Wherever the string "every" shows up in the material below, copy that line.

---------- Exercise data ----------

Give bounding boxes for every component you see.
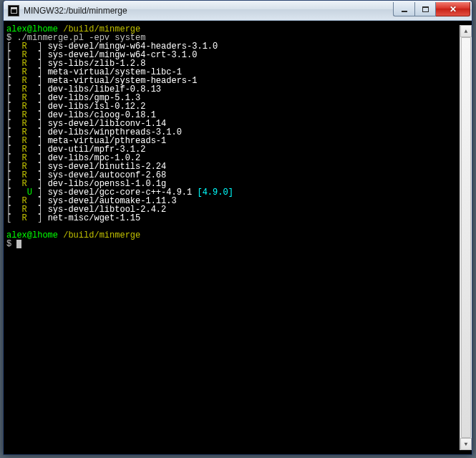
vertical-scrollbar[interactable]: ▲ ▼ — [460, 25, 472, 450]
close-button[interactable]: ✕ — [436, 2, 470, 16]
close-icon: ✕ — [450, 4, 457, 14]
scroll-up-button[interactable]: ▲ — [460, 25, 472, 37]
prompt-path: /build/minmerge — [63, 230, 140, 240]
version-extra: [4.9.0] — [197, 187, 233, 198]
cursor — [16, 240, 21, 248]
flag-letter: R — [22, 213, 27, 223]
prompt-symbol: $ — [6, 239, 16, 249]
minimize-icon — [402, 11, 407, 12]
client-area: alex@lhome /build/minmerge$ ./minmerge.p… — [4, 21, 472, 454]
maximize-icon — [422, 6, 429, 12]
maximize-button[interactable] — [414, 2, 436, 16]
minimize-button[interactable] — [393, 2, 414, 16]
terminal-window: MINGW32:/build/minmerge ✕ alex@lhome /bu… — [3, 0, 472, 455]
terminal-output[interactable]: alex@lhome /build/minmerge$ ./minmerge.p… — [6, 25, 460, 450]
titlebar[interactable]: MINGW32:/build/minmerge ✕ — [4, 1, 472, 21]
app-icon — [8, 5, 19, 16]
scroll-track[interactable] — [460, 37, 472, 438]
package-name: net-misc/wget-1.15 — [48, 213, 141, 223]
scroll-down-button[interactable]: ▼ — [460, 438, 472, 450]
prompt-line-2: alex@lhome /build/minmerge — [6, 231, 460, 240]
window-controls: ✕ — [393, 2, 470, 16]
input-line[interactable]: $ — [6, 240, 460, 248]
scroll-thumb[interactable] — [461, 37, 471, 438]
package-line: [ R ] net-misc/wget-1.15 — [6, 214, 460, 223]
window-title: MINGW32:/build/minmerge — [24, 6, 393, 16]
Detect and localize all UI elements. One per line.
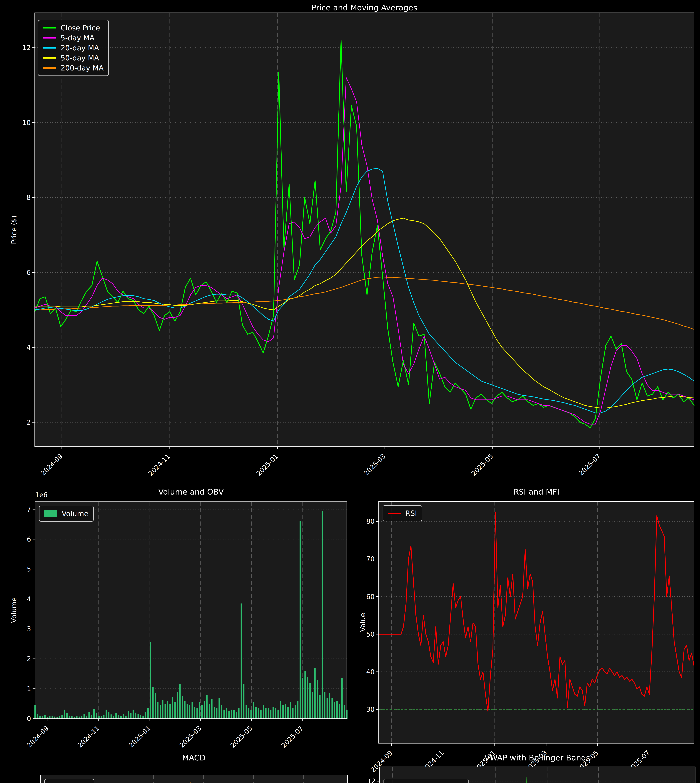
volume-bar xyxy=(125,716,127,719)
volume-bar xyxy=(292,708,293,719)
price-y-tick-label: 12 xyxy=(22,44,31,52)
200-day-ma-swatch xyxy=(43,67,56,68)
volume-bar xyxy=(204,701,205,719)
volume-bar xyxy=(302,678,303,719)
volume-bar xyxy=(150,642,151,719)
volume-bar xyxy=(140,715,142,719)
volume-bar xyxy=(300,521,301,719)
price-x-tick-label: 2025-01 xyxy=(255,452,280,477)
volume-bar xyxy=(324,692,325,719)
rsi-legend: RSI xyxy=(383,505,422,521)
macd-legend: MACDSignal xyxy=(44,779,94,783)
volume-bar xyxy=(223,710,225,719)
price-legend-item: 20-day MA xyxy=(43,43,104,53)
volume-legend: Volume xyxy=(39,506,93,521)
volume-bar xyxy=(322,511,323,719)
volume-bar xyxy=(115,713,117,719)
rsi-plot-area xyxy=(379,501,694,743)
volume-bar xyxy=(78,716,80,719)
volume-bar xyxy=(319,695,320,719)
volume-bar xyxy=(194,707,195,719)
volume-bar xyxy=(147,708,149,719)
price-y-tick-label: 2 xyxy=(27,418,31,426)
volume-bar xyxy=(285,704,286,719)
volume-bar xyxy=(179,684,181,719)
price-x-tick-label: 2025-03 xyxy=(362,452,387,477)
volume-bar xyxy=(137,714,139,719)
volume-bar xyxy=(329,693,330,719)
volume-bar xyxy=(226,708,227,719)
volume-bar xyxy=(341,678,343,719)
20-day-ma-swatch xyxy=(43,47,56,48)
volume-bar xyxy=(238,708,240,719)
price-legend: Close Price5-day MA20-day MA50-day MA200… xyxy=(38,20,109,76)
volume-bar xyxy=(216,708,218,719)
volume-bar xyxy=(307,677,308,719)
rsi-y-tick-label: 30 xyxy=(366,706,375,713)
rsi-y-tick-label: 40 xyxy=(366,668,375,676)
volume-bar xyxy=(290,702,291,719)
volume-bar xyxy=(182,696,183,719)
volume-bar xyxy=(255,707,257,719)
volume-bar xyxy=(297,701,298,719)
volume-bar xyxy=(49,716,51,719)
price-legend-item: Close Price xyxy=(43,23,104,33)
price-y-tick-label: 8 xyxy=(27,194,31,202)
volume-bar xyxy=(81,716,83,719)
volume-bar xyxy=(228,711,230,719)
rsi-y-tick-label: 50 xyxy=(366,630,375,638)
rsi-y-tick-label: 70 xyxy=(366,555,375,563)
volume-bar xyxy=(76,716,78,719)
volume-bar xyxy=(93,709,95,719)
volume-bar xyxy=(59,716,60,719)
volume-bar xyxy=(275,708,277,719)
volume-bar xyxy=(128,711,129,719)
volume-bar xyxy=(243,684,245,719)
charts-canvas: 2024-092024-112025-012025-032025-052025-… xyxy=(0,0,700,783)
volume-bar xyxy=(39,716,41,719)
volume-bar xyxy=(101,716,102,719)
volume-bar xyxy=(88,712,90,719)
volume-bar xyxy=(241,603,242,719)
volume-bar xyxy=(327,698,328,719)
stock-indicator-dashboard: 2024-092024-112025-012025-032025-052025-… xyxy=(0,0,700,783)
price-y-tick-label: 6 xyxy=(27,269,31,277)
volume-x-tick-label: 2025-05 xyxy=(229,724,254,749)
5-day-ma-swatch xyxy=(43,37,56,38)
vwap-legend-item: Close Price xyxy=(389,781,463,783)
volume-bar xyxy=(105,710,107,719)
volume-bar xyxy=(103,715,105,719)
volume-bar xyxy=(253,702,254,719)
volume-bar xyxy=(145,712,146,719)
rsi-swatch xyxy=(388,513,401,514)
volume-bar xyxy=(91,715,92,719)
volume-bar xyxy=(197,708,198,719)
volume-bar xyxy=(172,697,173,719)
volume-bar xyxy=(189,705,190,719)
volume-y-tick-label: 0 xyxy=(27,715,31,723)
macd-chart-title: MACD xyxy=(182,753,206,762)
volume-bar xyxy=(211,699,213,719)
volume-bar xyxy=(248,708,250,719)
volume-x-tick-label: 2025-07 xyxy=(280,724,305,749)
volume-bar xyxy=(184,701,185,719)
volume-bar xyxy=(314,668,316,719)
volume-bar xyxy=(167,701,168,719)
volume-y-tick-label: 1 xyxy=(27,685,31,693)
volume-bar xyxy=(287,707,288,719)
volume-x-tick-label: 2024-09 xyxy=(25,724,50,749)
volume-bar xyxy=(258,708,259,719)
volume-y-axis-label: Volume xyxy=(10,597,18,623)
volume-bar xyxy=(160,705,161,719)
volume-bar xyxy=(155,693,156,719)
volume-bar xyxy=(67,713,68,719)
volume-bar xyxy=(113,716,114,719)
volume-x-tick-label: 2024-11 xyxy=(76,724,101,749)
volume-swatch xyxy=(44,510,57,517)
volume-bar xyxy=(305,671,306,719)
volume-y-tick-label: 2 xyxy=(27,655,31,663)
rsi-chart-title: RSI and MFI xyxy=(513,487,559,496)
volume-bar xyxy=(174,702,176,719)
rsi-y-tick-label: 80 xyxy=(366,518,375,525)
volume-bar xyxy=(170,704,171,719)
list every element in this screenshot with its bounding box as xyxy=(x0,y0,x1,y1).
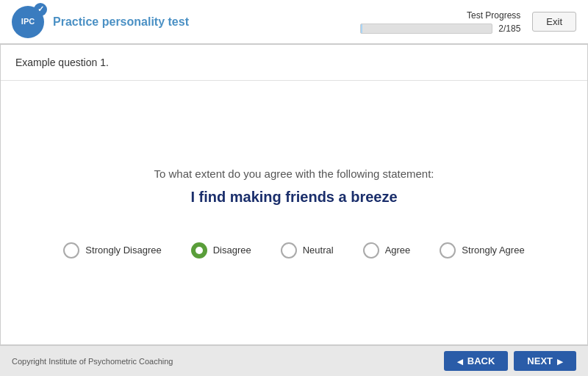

----------

→ **Expected answer**:
Give bounding boxes for every component you see.
list every element in this screenshot with its bounding box as xyxy=(x0,y0,x1,y1).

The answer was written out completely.